The series, directed by director

Stephen Frears,

manages to turn this story of homosexuality, double standards, politics and crime into a 'mix' of drama and black comedy.

Grant and

Ben Wishaw's performances

are epic, as is the re-enactment of the time and the setting of this truly very, very British story.

Vicky Luengo and Raúl Arévalo in 'Anti-riot'.

Riot control (Movistar +, 6 episodes)

Vicky Luengo plays

Laia, an Internal Affairs agent who investigates a case of police violence in Madrid.

Rodrigo Sorogoyen and Isabel Peña

deal with a topical issue that starts when the action of six riot police in the eviction of a house ends with the death of a man.

The investigation that agent Laia will carry out on what happened will reveal, of course, that underneath the case there is much more wax than burns.

Far from remaining in a stereotypical portrait of a reality that catches us more or less close, the series goes into the lives of each of the characters, the 'bad guys' and the 'good guys', confronting the viewer with himself and their prejudices.

Nothing is black or white in this series that is already considered one of the best Spanish of the year.

Christie Agatha.

Tragic Innocence (Movistar +, 3 episodes), Ten little black boys (3), The mystery of the railroad guide (3), The mystery of Pale Horse (2)

An adaptation of

Agatha Christie

a year does not hurt, and these four microseries show that they can also provide great pleasure.

To begin with the highly polished production, and to continue, with the actors who embody them:

Bill Nighy, Charles Dance, Rufus Sewell, John Malkovich

(giving life to a Hercule Poirot in full decline) ... The stories are the same as always but they do not lose an iota of their original suspense, also wrapped in a refined packaging with an impeccable setting, meticulous photography and successful music.

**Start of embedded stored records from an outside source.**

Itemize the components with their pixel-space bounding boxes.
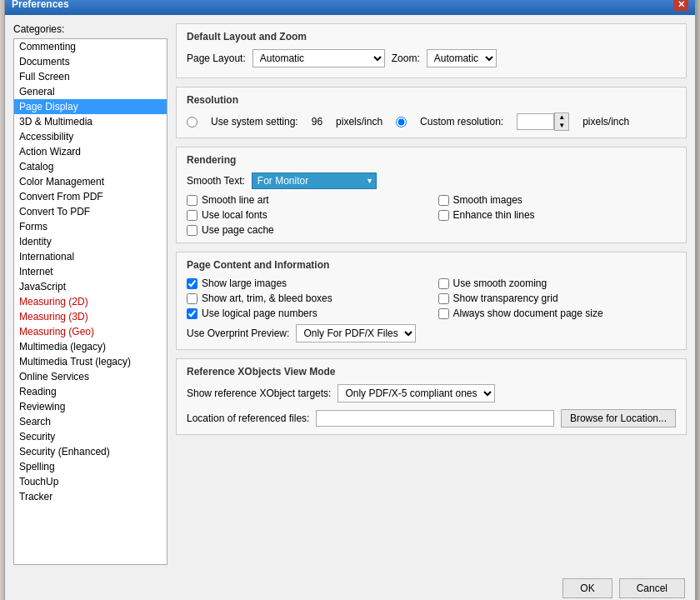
show-reference-select[interactable]: Only PDF/X-5 compliant ones All None [338,384,495,402]
category-item-internet[interactable]: Internet [14,264,167,279]
layout-zoom-title: Default Layout and Zoom [187,31,676,42]
dialog-title: Preferences [12,0,69,10]
resolution-decrement[interactable]: ▼ [555,122,568,130]
cancel-button[interactable]: Cancel [619,578,685,598]
category-item-spelling[interactable]: Spelling [14,459,167,474]
categories-label: Categories: [13,23,168,35]
smooth-text-select[interactable]: For Monitor For Laptop/LCD None [252,172,377,189]
show-art-bleed-row: Show art, trim, & bleed boxes [187,292,425,304]
category-item-convert-from-pdf[interactable]: Convert From PDF [14,189,167,204]
category-item-online-services[interactable]: Online Services [14,369,167,384]
use-system-radio[interactable] [187,117,198,128]
show-transparency-grid-label: Show transparency grid [453,292,558,304]
category-item-measuring-2d[interactable]: Measuring (2D) [14,294,167,309]
custom-resolution-label: Custom resolution: [420,116,503,128]
use-logical-page-numbers-checkbox[interactable] [187,308,198,319]
ok-button[interactable]: OK [562,578,612,598]
category-item-javascript[interactable]: JavaScript [14,279,167,294]
category-item-tracker[interactable]: Tracker [14,489,167,504]
show-transparency-grid-checkbox[interactable] [438,293,449,304]
use-local-fonts-checkbox[interactable] [187,210,198,221]
category-item-accessibility[interactable]: Accessibility [14,129,167,144]
category-item-documents[interactable]: Documents [14,54,167,69]
smooth-line-art-checkbox[interactable] [187,195,198,206]
category-item-action-wizard[interactable]: Action Wizard [14,144,167,159]
close-button[interactable]: ✕ [673,0,688,11]
enhance-thin-lines-row: Enhance thin lines [438,209,677,221]
page-layout-select[interactable]: Automatic Single Page Single Page Contin… [252,49,385,68]
page-layout-label: Page Layout: [187,52,246,64]
show-reference-label: Show reference XObject targets: [187,388,331,399]
category-item-multimedia-legacy[interactable]: Multimedia (legacy) [14,339,167,354]
custom-resolution-radio[interactable] [396,117,407,128]
category-item-3d-multimedia[interactable]: 3D & Multimedia [14,114,167,129]
custom-pixels-inch-label: pixels/inch [582,116,629,128]
smooth-line-art-row: Smooth line art [187,194,425,206]
use-smooth-zooming-label: Use smooth zooming [453,278,548,289]
category-item-convert-to-pdf[interactable]: Convert To PDF [14,204,167,219]
enhance-thin-lines-label: Enhance thin lines [453,209,535,221]
show-art-bleed-label: Show art, trim, & bleed boxes [202,292,332,304]
smooth-text-dropdown-wrapper[interactable]: For Monitor For Laptop/LCD None [252,172,377,189]
show-large-images-checkbox[interactable] [187,278,198,289]
category-item-general[interactable]: General [14,84,167,99]
zoom-select[interactable]: Automatic Fit Page Fit Width 100% [427,49,497,68]
rendering-content: Smooth Text: For Monitor For Laptop/LCD … [187,172,676,236]
category-item-catalog[interactable]: Catalog [14,159,167,174]
category-item-security-enhanced[interactable]: Security (Enhanced) [14,444,167,459]
category-item-forms[interactable]: Forms [14,219,167,234]
category-item-touchup[interactable]: TouchUp [14,474,167,489]
resolution-title: Resolution [187,94,676,106]
show-large-images-row: Show large images [187,278,425,289]
category-item-identity[interactable]: Identity [14,234,167,249]
zoom-label: Zoom: [392,52,420,64]
smooth-images-row: Smooth images [438,194,677,206]
page-content-title: Page Content and Information [187,259,676,271]
categories-list[interactable]: CommentingDocumentsFull ScreenGeneralPag… [13,38,168,565]
category-item-measuring-geo[interactable]: Measuring (Geo) [14,324,167,339]
pixels-inch-label: pixels/inch [336,116,382,128]
location-input[interactable] [316,410,554,427]
rendering-section: Rendering Smooth Text: For Monitor For L… [176,147,687,243]
always-show-doc-size-checkbox[interactable] [438,308,449,319]
resolution-section: Resolution Use system setting: 96 pixels… [176,87,687,138]
category-item-security[interactable]: Security [14,429,167,444]
category-item-reviewing[interactable]: Reviewing [14,399,167,414]
category-item-search[interactable]: Search [14,414,167,429]
category-item-full-screen[interactable]: Full Screen [14,69,167,84]
show-large-images-label: Show large images [202,278,287,289]
smooth-images-label: Smooth images [453,194,522,206]
resolution-spinner[interactable]: ▲ ▼ [554,112,569,131]
category-item-reading[interactable]: Reading [14,384,167,399]
overprint-select[interactable]: Only For PDF/X Files Always Never [296,324,416,342]
use-system-label: Use system setting: [211,116,298,128]
category-item-multimedia-trust[interactable]: Multimedia Trust (legacy) [14,354,167,369]
page-content-grid: Show large images Use smooth zooming Sho… [187,278,676,319]
category-item-commenting[interactable]: Commenting [14,39,167,54]
overprint-row: Use Overprint Preview: Only For PDF/X Fi… [187,324,676,342]
resolution-increment[interactable]: ▲ [555,113,568,122]
browse-button[interactable]: Browse for Location... [561,409,676,428]
show-art-bleed-checkbox[interactable] [187,293,198,304]
enhance-thin-lines-checkbox[interactable] [438,210,449,221]
category-item-measuring-3d[interactable]: Measuring (3D) [14,309,167,324]
smooth-text-label: Smooth Text: [187,175,245,187]
show-reference-row: Show reference XObject targets: Only PDF… [187,384,676,402]
use-smooth-zooming-checkbox[interactable] [438,278,449,289]
category-item-color-management[interactable]: Color Management [14,174,167,189]
category-item-page-display[interactable]: Page Display [14,99,167,114]
custom-resolution-input[interactable]: 119 [517,113,554,130]
reference-xobjects-section: Reference XObjects View Mode Show refere… [176,358,687,435]
use-logical-page-numbers-row: Use logical page numbers [187,308,425,319]
use-local-fonts-label: Use local fonts [202,209,268,221]
categories-panel: Categories: CommentingDocumentsFull Scre… [13,23,168,565]
content-panel: Default Layout and Zoom Page Layout: Aut… [176,23,687,565]
layout-zoom-section: Default Layout and Zoom Page Layout: Aut… [176,23,687,78]
dialog-body: Categories: CommentingDocumentsFull Scre… [5,15,695,573]
use-page-cache-checkbox[interactable] [187,225,198,236]
rendering-checkboxes: Smooth line art Smooth images Use local … [187,194,676,236]
use-smooth-zooming-row: Use smooth zooming [438,278,677,289]
smooth-images-checkbox[interactable] [438,195,449,206]
category-item-international[interactable]: International [14,249,167,264]
location-label: Location of referenced files: [187,412,309,424]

Ideal pills for a rainy afternoon in the 'vintage' sea.

Ethan Hawke in a scene from 'The Woodpecker'.

The Woodpecker (Movistar +, 7 episodes, only 6 premiered, the seventh premieres on November 15)

Starring and produced by

Ethan Hawke,

'The Woodpecker' is set in the 19th century pre-Civil War America, with abolitionism as a skeleton.

Cebollita, played by

Joshua Caleb-Johnson,

is a young African-American slave who, without eating or drinking it, finds himself in the middle of the group of followers of abolitionist John Brown

(Ethan Hawke).

This is an excessive individual with gunman ways for whom the only way to the end of slavery is war.

Paradoxically, who Cebollita wants to escape from is her supposed liberator, Brown.

Internal and external struggles, war and morality, shape this historical series of impeccable workmanship.